#### Information given

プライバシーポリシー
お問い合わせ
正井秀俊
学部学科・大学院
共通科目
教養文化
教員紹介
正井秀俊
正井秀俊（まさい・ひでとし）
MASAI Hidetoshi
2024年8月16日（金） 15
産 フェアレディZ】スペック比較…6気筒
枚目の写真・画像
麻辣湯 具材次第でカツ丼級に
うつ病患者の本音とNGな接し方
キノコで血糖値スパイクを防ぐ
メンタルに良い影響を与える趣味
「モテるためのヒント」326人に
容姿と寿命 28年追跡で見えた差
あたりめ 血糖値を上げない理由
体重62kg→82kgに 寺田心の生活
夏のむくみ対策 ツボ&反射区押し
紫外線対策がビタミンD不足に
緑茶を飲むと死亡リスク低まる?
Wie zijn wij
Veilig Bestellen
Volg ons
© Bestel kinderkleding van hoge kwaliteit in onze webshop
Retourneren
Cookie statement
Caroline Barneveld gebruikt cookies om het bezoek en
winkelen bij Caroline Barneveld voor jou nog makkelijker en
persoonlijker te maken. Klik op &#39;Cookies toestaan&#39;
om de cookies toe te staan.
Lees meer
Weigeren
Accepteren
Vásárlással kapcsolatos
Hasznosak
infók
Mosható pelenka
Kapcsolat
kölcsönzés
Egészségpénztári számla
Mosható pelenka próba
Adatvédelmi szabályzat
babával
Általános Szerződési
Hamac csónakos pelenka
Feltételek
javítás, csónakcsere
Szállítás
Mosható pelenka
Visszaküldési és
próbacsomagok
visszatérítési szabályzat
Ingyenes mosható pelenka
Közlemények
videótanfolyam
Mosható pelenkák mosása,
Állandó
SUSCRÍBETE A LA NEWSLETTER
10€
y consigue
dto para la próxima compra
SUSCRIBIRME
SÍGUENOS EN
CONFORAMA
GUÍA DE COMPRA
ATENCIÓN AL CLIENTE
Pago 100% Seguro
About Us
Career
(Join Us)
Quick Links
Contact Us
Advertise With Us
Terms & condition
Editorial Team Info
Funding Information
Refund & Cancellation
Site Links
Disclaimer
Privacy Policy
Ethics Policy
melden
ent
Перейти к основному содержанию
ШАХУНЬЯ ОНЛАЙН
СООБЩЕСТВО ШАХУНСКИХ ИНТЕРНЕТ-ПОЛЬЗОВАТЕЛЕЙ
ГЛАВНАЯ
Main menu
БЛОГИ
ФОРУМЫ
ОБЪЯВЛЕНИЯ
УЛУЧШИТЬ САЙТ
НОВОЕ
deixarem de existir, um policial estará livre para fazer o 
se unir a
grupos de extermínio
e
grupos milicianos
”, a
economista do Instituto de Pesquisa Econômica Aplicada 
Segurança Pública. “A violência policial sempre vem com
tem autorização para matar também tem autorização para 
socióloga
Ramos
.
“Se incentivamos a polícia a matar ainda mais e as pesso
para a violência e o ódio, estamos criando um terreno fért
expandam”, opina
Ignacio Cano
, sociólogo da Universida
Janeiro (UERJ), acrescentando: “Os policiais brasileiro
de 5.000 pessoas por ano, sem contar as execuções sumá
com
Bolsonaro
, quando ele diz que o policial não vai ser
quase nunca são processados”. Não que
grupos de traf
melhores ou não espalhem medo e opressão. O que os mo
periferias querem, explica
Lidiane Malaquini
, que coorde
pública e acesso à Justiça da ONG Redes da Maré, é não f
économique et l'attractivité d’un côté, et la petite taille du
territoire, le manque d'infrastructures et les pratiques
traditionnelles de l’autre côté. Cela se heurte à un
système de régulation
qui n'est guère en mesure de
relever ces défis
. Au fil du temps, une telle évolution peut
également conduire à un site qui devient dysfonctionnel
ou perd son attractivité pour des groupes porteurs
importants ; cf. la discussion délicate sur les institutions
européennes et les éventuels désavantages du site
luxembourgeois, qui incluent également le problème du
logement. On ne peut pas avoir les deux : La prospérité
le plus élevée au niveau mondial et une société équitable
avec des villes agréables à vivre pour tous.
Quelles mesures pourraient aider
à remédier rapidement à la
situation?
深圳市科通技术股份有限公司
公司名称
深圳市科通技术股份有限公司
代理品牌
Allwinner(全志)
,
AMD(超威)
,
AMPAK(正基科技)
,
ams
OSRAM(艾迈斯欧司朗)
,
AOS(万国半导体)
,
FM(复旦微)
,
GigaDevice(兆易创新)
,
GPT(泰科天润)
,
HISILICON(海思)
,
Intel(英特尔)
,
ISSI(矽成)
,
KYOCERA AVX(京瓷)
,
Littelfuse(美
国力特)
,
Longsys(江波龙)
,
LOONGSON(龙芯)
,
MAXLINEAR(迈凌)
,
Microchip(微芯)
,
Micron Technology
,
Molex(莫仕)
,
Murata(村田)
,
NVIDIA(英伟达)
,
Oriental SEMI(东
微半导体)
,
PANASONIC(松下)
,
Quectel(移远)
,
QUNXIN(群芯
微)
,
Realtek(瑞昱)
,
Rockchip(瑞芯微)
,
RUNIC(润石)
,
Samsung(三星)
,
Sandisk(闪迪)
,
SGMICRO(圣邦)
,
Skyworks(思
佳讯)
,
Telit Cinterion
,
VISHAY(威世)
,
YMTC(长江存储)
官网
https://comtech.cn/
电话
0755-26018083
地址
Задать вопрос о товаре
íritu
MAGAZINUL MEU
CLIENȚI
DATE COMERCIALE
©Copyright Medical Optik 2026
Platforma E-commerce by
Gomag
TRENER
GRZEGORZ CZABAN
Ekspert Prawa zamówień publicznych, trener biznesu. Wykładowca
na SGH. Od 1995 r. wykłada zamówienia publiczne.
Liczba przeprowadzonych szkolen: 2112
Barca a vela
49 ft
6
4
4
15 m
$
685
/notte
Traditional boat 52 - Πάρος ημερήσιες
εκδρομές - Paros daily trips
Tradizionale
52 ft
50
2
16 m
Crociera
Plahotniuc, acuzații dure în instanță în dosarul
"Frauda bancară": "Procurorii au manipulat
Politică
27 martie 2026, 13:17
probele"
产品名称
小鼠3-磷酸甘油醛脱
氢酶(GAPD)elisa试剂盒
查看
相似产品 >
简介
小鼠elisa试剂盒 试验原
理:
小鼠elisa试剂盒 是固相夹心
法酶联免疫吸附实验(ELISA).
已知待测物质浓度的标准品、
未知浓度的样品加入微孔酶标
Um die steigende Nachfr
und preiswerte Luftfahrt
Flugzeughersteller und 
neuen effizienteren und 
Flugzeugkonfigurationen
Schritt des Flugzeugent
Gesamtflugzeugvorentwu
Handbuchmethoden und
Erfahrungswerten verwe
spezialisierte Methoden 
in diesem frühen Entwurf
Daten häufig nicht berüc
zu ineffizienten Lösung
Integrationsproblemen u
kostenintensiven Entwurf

########

- Your instructions: Each line above needs to be output again, exactly as shown.

- Solution for this task:
プライバシーポリシー
お問い合わせ
正井秀俊
学部学科・大学院
共通科目
教養文化
教員紹介
正井秀俊
正井秀俊（まさい・ひでとし）
MASAI Hidetoshi
2024年8月16日（金） 15
産 フェアレディZ】スペック比較…6気筒
枚目の写真・画像
麻辣湯 具材次第でカツ丼級に
うつ病患者の本音とNGな接し方
キノコで血糖値スパイクを防ぐ
メンタルに良い影響を与える趣味
「モテるためのヒント」326人に
容姿と寿命 28年追跡で見えた差
あたりめ 血糖値を上げない理由
体重62kg→82kgに 寺田心の生活
夏のむくみ対策 ツボ&反射区押し
紫外線対策がビタミンD不足に
緑茶を飲むと死亡リスク低まる?
Wie zijn wij
Veilig Bestellen
Volg ons
© Bestel kinderkleding van hoge kwaliteit in onze webshop
Retourneren
Cookie statement
Caroline Barneveld gebruikt cookies om het bezoek en
winkelen bij Caroline Barneveld voor jou nog makkelijker en
persoonlijker te maken. Klik op &#39;Cookies toestaan&#39;
om de cookies toe te staan.
Lees meer
Weigeren
Accepteren
Vásárlással kapcsolatos
Hasznosak
infók
Mosható pelenka
Kapcsolat
kölcsönzés
Egészségpénztári számla
Mosható pelenka próba
Adatvédelmi szabályzat
babával
Általános Szerződési
Hamac csónakos pelenka
Feltételek
javítás, csónakcsere
Szállítás
Mosható pelenka
Visszaküldési és
próbacsomagok
visszatérítési szabályzat
Ingyenes mosható pelenka
Közlemények
videótanfolyam
Mosható pelenkák mosása,
Állandó
SUSCRÍBETE A LA NEWSLETTER
10€
y consigue
dto para la próxima compra
SUSCRIBIRME
SÍGUENOS EN
CONFORAMA
GUÍA DE COMPRA
ATENCIÓN AL CLIENTE
Pago 100% Seguro
About Us
Career
(Join Us)
Quick Links
Contact Us
Advertise With Us
Terms & condition
Editorial Team Info
Funding Information
Refund & Cancellation
Site Links
Disclaimer
Privacy Policy
Ethics Policy
melden
ent
Перейти к основному содержанию
ШАХУНЬЯ ОНЛАЙН
СООБЩЕСТВО ШАХУНСКИХ ИНТЕРНЕТ-ПОЛЬЗОВАТЕЛЕЙ
ГЛАВНАЯ
Main menu
БЛОГИ
ФОРУМЫ
ОБЪЯВЛЕНИЯ
УЛУЧШИТЬ САЙТ
НОВОЕ
deixarem de existir, um policial estará livre para fazer o 
se unir a
grupos de extermínio
e
grupos milicianos
”, a
economista do Instituto de Pesquisa Econômica Aplicada 
Segurança Pública. “A violência policial sempre vem com
tem autorização para matar também tem autorização para 
socióloga
Ramos
.
“Se incentivamos a polícia a matar ainda mais e as pesso
para a violência e o ódio, estamos criando um terreno fért
expandam”, opina
Ignacio Cano
, sociólogo da Universida
Janeiro (UERJ), acrescentando: “Os policiais brasileiro
de 5.000 pessoas por ano, sem contar as execuções sumá
com
Bolsonaro
, quando ele diz que o policial não vai ser
quase nunca são processados”. Não que
grupos de traf
melhores ou não espalhem medo e opressão. O que os mo
periferias querem, explica
Lidiane Malaquini
, que coorde
pública e acesso à Justiça da ONG Redes da Maré, é não f
économique et l'attractivité d’un côté, et la petite taille du
territoire, le manque d'infrastructures et les pratiques
traditionnelles de l’autre côté. Cela se heurte à un
système de régulation
qui n'est guère en mesure de
relever ces défis
. Au fil du temps, une telle évolution peut
également conduire à un site qui devient dysfonctionnel
ou perd son attractivité pour des groupes porteurs
importants ; cf. la discussion délicate sur les institutions
européennes et les éventuels désavantages du site
luxembourgeois, qui incluent également le problème du
logement. On ne peut pas avoir les deux : La prospérité
le plus élevée au niveau mondial et une société équitable
avec des villes agréables à vivre pour tous.
Quelles mesures pourraient aider
à remédier rapidement à la
situation?
深圳市科通技术股份有限公司
公司名称
深圳市科通技术股份有限公司
代理品牌
Allwinner(全志)
,
AMD(超威)
,
AMPAK(正基科技)
,
ams
OSRAM(艾迈斯欧司朗)
,
AOS(万国半导体)
,
FM(复旦微)
,
GigaDevice(兆易创新)
,
GPT(泰科天润)
,
HISILICON(海思)
,
Intel(英特尔)
,
ISSI(矽成)
,
KYOCERA AVX(京瓷)
,
Littelfuse(美
国力特)
,
Longsys(江波龙)
,
LOONGSON(龙芯)
,
MAXLINEAR(迈凌)
,
Microchip(微芯)
,
Micron Technology
,
Molex(莫仕)
,
Murata(村田)
,
NVIDIA(英伟达)
,
Oriental SEMI(东
微半导体)
,
PANASONIC(松下)
,
Quectel(移远)
,
QUNXIN(群芯
微)
,
Realtek(瑞昱)
,
Rockchip(瑞芯微)
,
RUNIC(润石)
,
Samsung(三星)
,
Sandisk(闪迪)
,
SGMICRO(圣邦)
,
Skyworks(思
佳讯)
,
Telit Cinterion
,
VISHAY(威世)
,
YMTC(长江存储)
官网
https://comtech.cn/
电话
0755-26018083
地址
Задать вопрос о товаре
íritu
MAGAZINUL MEU
CLIENȚI
DATE COMERCIALE
©Copyright Medical Optik 2026
Platforma E-commerce by
Gomag
TRENER
GRZEGORZ CZABAN
Ekspert Prawa zamówień publicznych, trener biznesu. Wykładowca
na SGH. Od 1995 r. wykłada zamówienia publiczne.
Liczba przeprowadzonych szkolen: 2112
Barca a vela
49 ft
6
4
4
15 m
$
685
/notte
Traditional boat 52 - Πάρος ημερήσιες
εκδρομές - Paros daily trips
Tradizionale
52 ft
50
2
16 m
Crociera
Plahotniuc, acuzații dure în instanță în dosarul
"Frauda bancară": "Procurorii au manipulat
Politică
27 martie 2026, 13:17
probele"
产品名称
小鼠3-磷酸甘油醛脱
氢酶(GAPD)elisa试剂盒
查看
相似产品 >
简介
小鼠elisa试剂盒 试验原
理:
小鼠elisa试剂盒 是固相夹心
法酶联免疫吸附实验(ELISA).
已知待测物质浓度的标准品、
未知浓度的样品加入微孔酶标
Um die steigende Nachfr
und preiswerte Luftfahrt
Flugzeughersteller und 
neuen effizienteren und 
Flugzeugkonfigurationen
Schritt des Flugzeugent
Gesamtflugzeugvorentwu
Handbuchmethoden und
Erfahrungswerten verwe
spezialisierte Methoden 
in diesem frühen Entwurf
Daten häufig nicht berüc
zu ineffizienten Lösung
Integrationsproblemen u
kostenintensiven Entwurf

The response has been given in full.